The F-16 Combined Task Force conducted its first launch of a high speed antiradiation missile by means of the aircraft launch interface computer (ALIC) with AGM-65 Maverick missile software. This versatility indicated that the F-16 could perform a close air support (CAS) mission.

The LAU-118/A missile launcher is used to launch the AGM-88 HARM anti-radiation missile from aircraft such as the F-16 and F/A-18. The LAU-118/A provides the mechanical and electrical interface between the aircraft and the AGM-88A HARM missile. The LAU-118/A is delivered to the organizational level mated to the HARM missile as a preloaded accessory suspension equipment combination which is then attached to the aircraft's parent bomb rack. In a typical installation on the F/A-18, that LAU-118/A launcher is attached to a BRU-32/A bomb rack, with the LAU-118 providing the umbilical interface between the aircraft and the HARM. Through this connection the HARM communicates with the aircraft's radar warning equipment and the system's dedicated launch computer via the aircraft's MIL-STD-1553B digital databus.
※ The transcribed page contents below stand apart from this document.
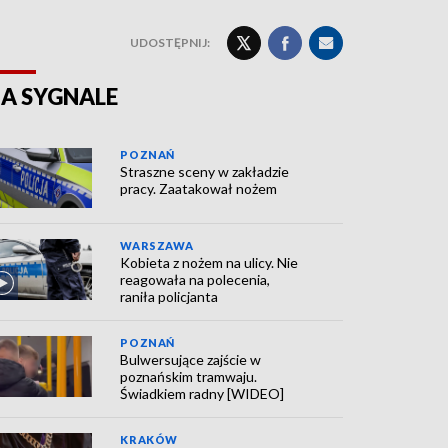
UDOSTĘPNIJ:
A SYGNALE
POZNAŃ
Straszne sceny w zakładzie
pracy. Zaatakował nożem
WARSZAWA
Kobieta z nożem na ulicy. Nie
reagowała na polecenia,
raniła policjanta
POZNAŃ
Bulwersujące zajście w
poznańskim tramwaju.
Świadkiem radny [WIDEO]
KRAKÓW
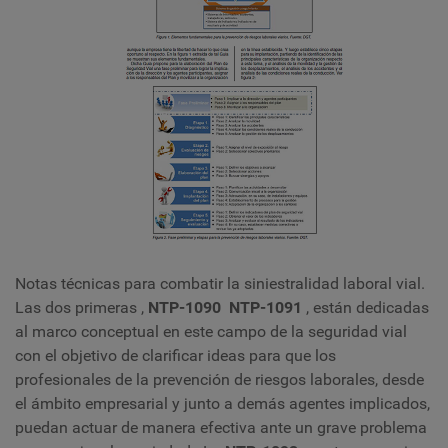
Notas técnicas para combatir la siniestralidad laboral vial.
Las dos primeras ,
NTP-1090 NTP-1091
, están dedicadas
al marco conceptual en este campo de la seguridad vial
con el objetivo de clarificar ideas para que los
profesionales de la prevención de riesgos laborales, desde
el ámbito empresarial y junto a demás agentes implicados,
puedan actuar de manera efectiva ante un grave problema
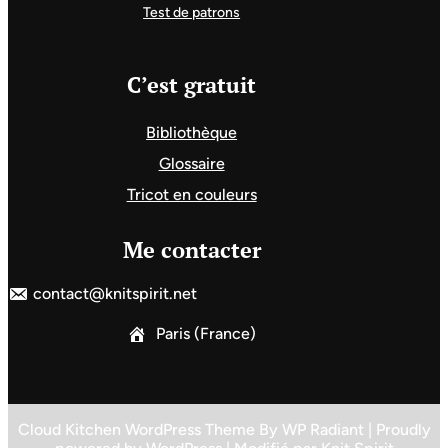
Test de patrons
C’est gratuit
Bibliothèque
Glossaire
Tricot en couleurs
Me contacter
contact@knitspirit.net
Paris (France)
Cloud Kitchen WordPress Theme
By
WP Radiant
| Proudly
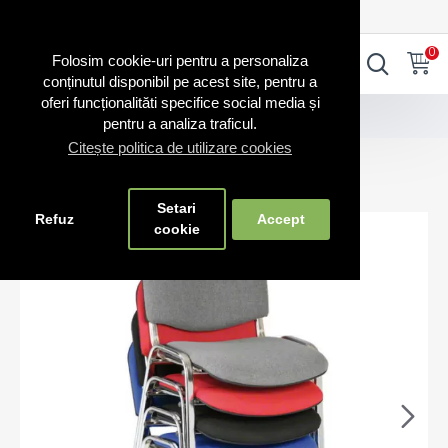
0720.865.728
INTRA IN CONT
CONT NOU
0
0
Folosim cookie-uri pentru a personaliza
conținutul disponibil pe acest site, pentru a
oferi funcționalităti specifice social media și
Scaune stivuibile
Scaune color pe cadru cromat
pentru a analiza traficul.
Citește politica de utilizare cookies
Scaune color pe cadru cromat
Setari
Refuz
Accept
cookie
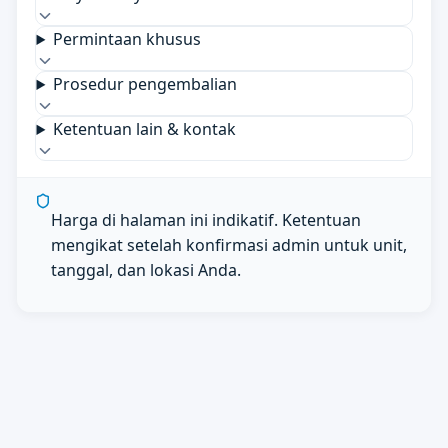
Permintaan khusus
Prosedur pengembalian
Ketentuan lain & kontak
Harga di halaman ini indikatif. Ketentuan
mengikat setelah konfirmasi admin untuk unit,
tanggal, dan lokasi Anda.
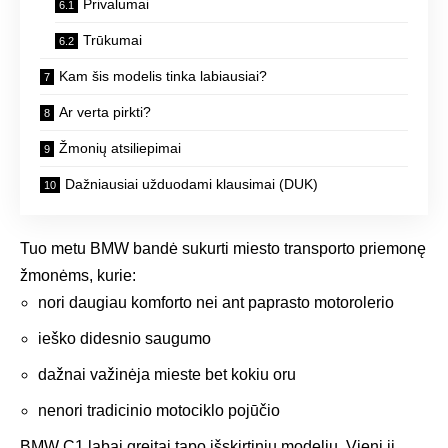
Privalumai
Trūkumai
Kam šis modelis tinka labiausiai?
Ar verta pirkti?
Žmonių atsiliepimai
Dažniausiai užduodami klausimai (DUK)
Tuo metu BMW bandė sukurti miesto transporto priemonę
žmonėms, kurie:
nori daugiau komforto nei ant paprasto motorolerio
ieško didesnio saugumo
dažnai važinėja mieste bet kokiu oru
nenori tradicinio motociklo pojūčio
BMW C1 labai greitai tapo išskirtiniu modeliu. Vieni jį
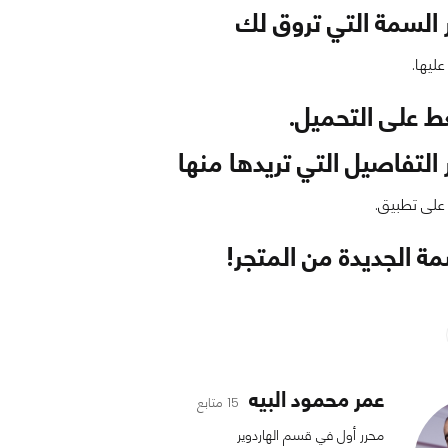
ر السمة التي تروق لك
ليها.
 على التحميل.
 التفاصيل التي تريدها منها
على تطبيق.
مة الجديدة من المتجر!
عمر محمود البيه
15 متابع
محرر أول في قسم الهاردوير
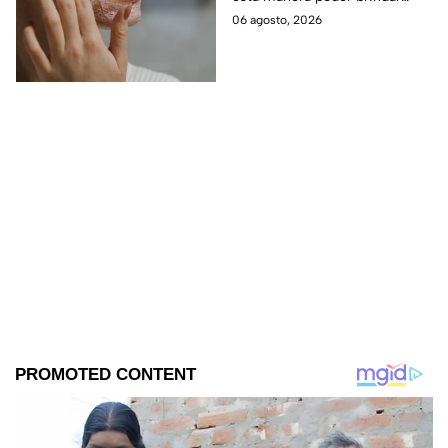
cuidados a tu rostro.
06 agosto, 2026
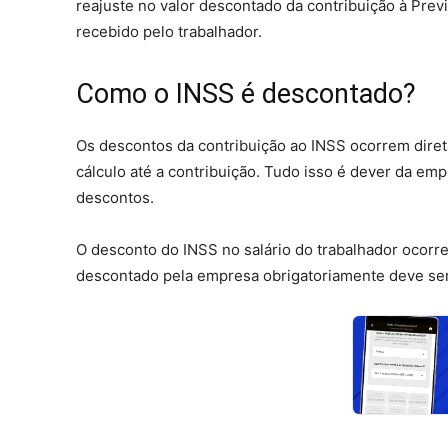
reajuste no valor descontado da contribuição à Previ
recebido pelo trabalhador.
Como o INSS é descontado?
Os descontos da contribuição ao INSS ocorrem diret
cálculo até a contribuição. Tudo isso é dever da emp
descontos.
O desconto do INSS no salário do trabalhador ocorr
descontado pela empresa obrigatoriamente deve ser 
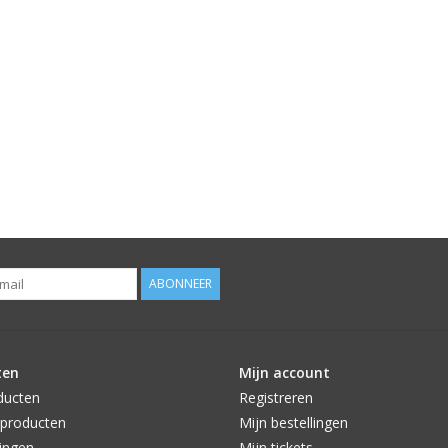
ABONNEER
ten
Mijn account
ducten
Registreren
producten
Mijn bestellingen
ingen
Mijn tickets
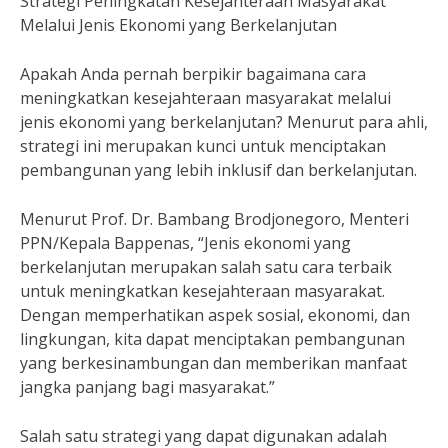
Strategi Peningkatan Kesejahteraan Masyarakat
Melalui Jenis Ekonomi yang Berkelanjutan
Apakah Anda pernah berpikir bagaimana cara
meningkatkan kesejahteraan masyarakat melalui
jenis ekonomi yang berkelanjutan? Menurut para ahli,
strategi ini merupakan kunci untuk menciptakan
pembangunan yang lebih inklusif dan berkelanjutan.
Menurut Prof. Dr. Bambang Brodjonegoro, Menteri
PPN/Kepala Bappenas, “Jenis ekonomi yang
berkelanjutan merupakan salah satu cara terbaik
untuk meningkatkan kesejahteraan masyarakat.
Dengan memperhatikan aspek sosial, ekonomi, dan
lingkungan, kita dapat menciptakan pembangunan
yang berkesinambungan dan memberikan manfaat
jangka panjang bagi masyarakat.”
Salah satu strategi yang dapat digunakan adalah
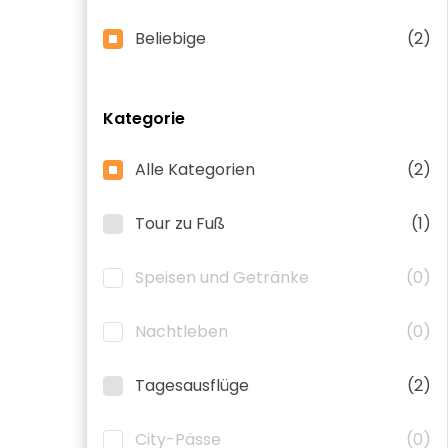
Beliebige
(2)
Kategorie
Alle Kategorien
(2)
Tour zu Fuß
(1)
Speisen und Getränke
(0)
Nachtleben
(0)
Tagesausflüge
(2)
City-Pässe
(0)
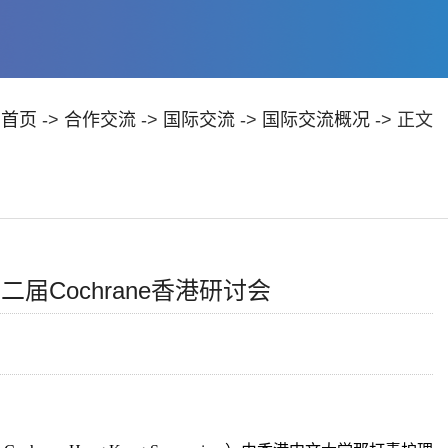
：
首页
->
合作交流
->
国际交流
->
国际交流概况
-> 正文
Cochrane香港研讨会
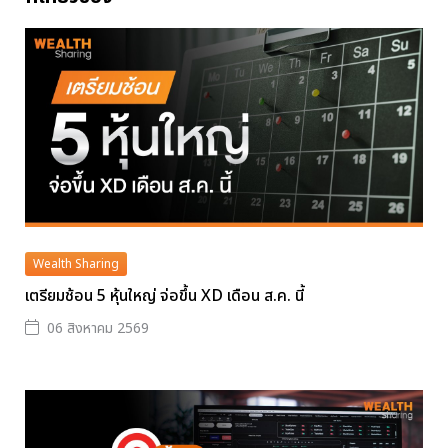
Wealth Sharing
เตรียมช้อน 5 หุ้นใหญ่ จ่อขึ้น XD เดือน ส.ค. นี้
06 สิงหาคม 2569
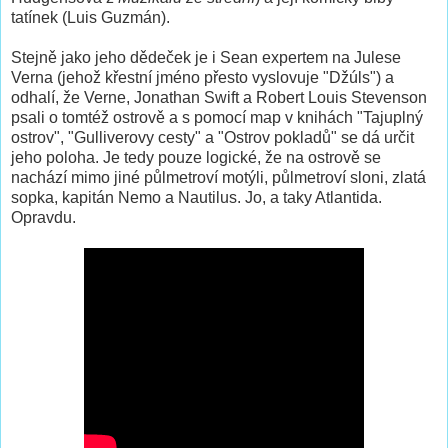
tatínek (Luis Guzmán).
Stejně jako jeho dědeček je i Sean expertem na Julese
Verna (jehož křestní jméno přesto vyslovuje "Džúls") a
odhalí, že Verne, Jonathan Swift a Robert Louis Stevenson
psali o tomtéž ostrově a s pomocí map v knihách "Tajuplný
ostrov", "Gulliverovy cesty" a "Ostrov pokladů" se dá určit
jeho poloha. Je tedy pouze logické, že na ostrově se
nachází mimo jiné půlmetroví motýli, půlmetroví sloni, zlatá
sopka, kapitán Nemo a Nautilus. Jo, a taky Atlantida.
Opravdu.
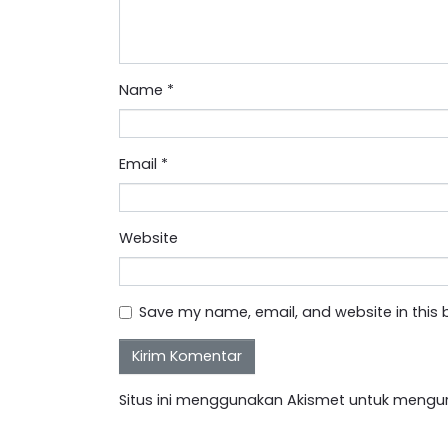
Name
*
Email
*
Website
Save my name, email, and website in this 
Situs ini menggunakan Akismet untuk mengu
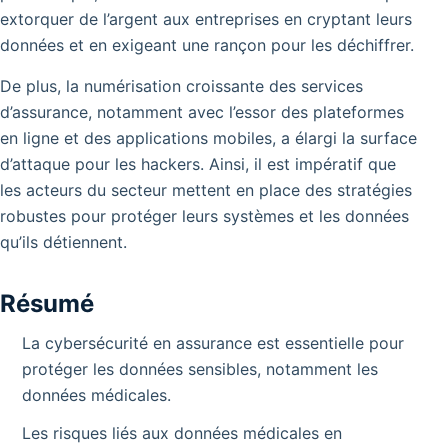
extorquer de l’argent aux entreprises en cryptant leurs
données et en exigeant une rançon pour les déchiffrer.
De plus, la numérisation croissante des services
d’assurance, notamment avec l’essor des plateformes
en ligne et des applications mobiles, a élargi la surface
d’attaque pour les hackers. Ainsi, il est impératif que
les acteurs du secteur mettent en place des stratégies
robustes pour protéger leurs systèmes et les données
qu’ils détiennent.
Résumé
La cybersécurité en assurance est essentielle pour
protéger les données sensibles, notamment les
données médicales.
Les risques liés aux données médicales en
The LAU-118/A can be configured with either 14- or 30-inch suspension.

The Navy LAU-118(V)1/A launcher provides the mechanical and electrical interface between the AGM-88A/B High Speed Anti-Radiation Missile (HARM) and aircraft. It is a single rail launcher modified from the AERO-5B-1 series. A unique mechanical configuration prohibits installation of the HARM missile on an unmodified AERO-5 launcher. The Navy LAU-118(V) 1/A is electrically different than the Air Force LAU-118(V)2/A launcher and is not interchangeable.  The AERO-5B-1 and LAU-118 series rail launchers are used to launch the AGM-45 SHRIKE anti-radiation missile. They provide the electrical and mechanical interface between the SHRIKE guided missile and the launch aircraft.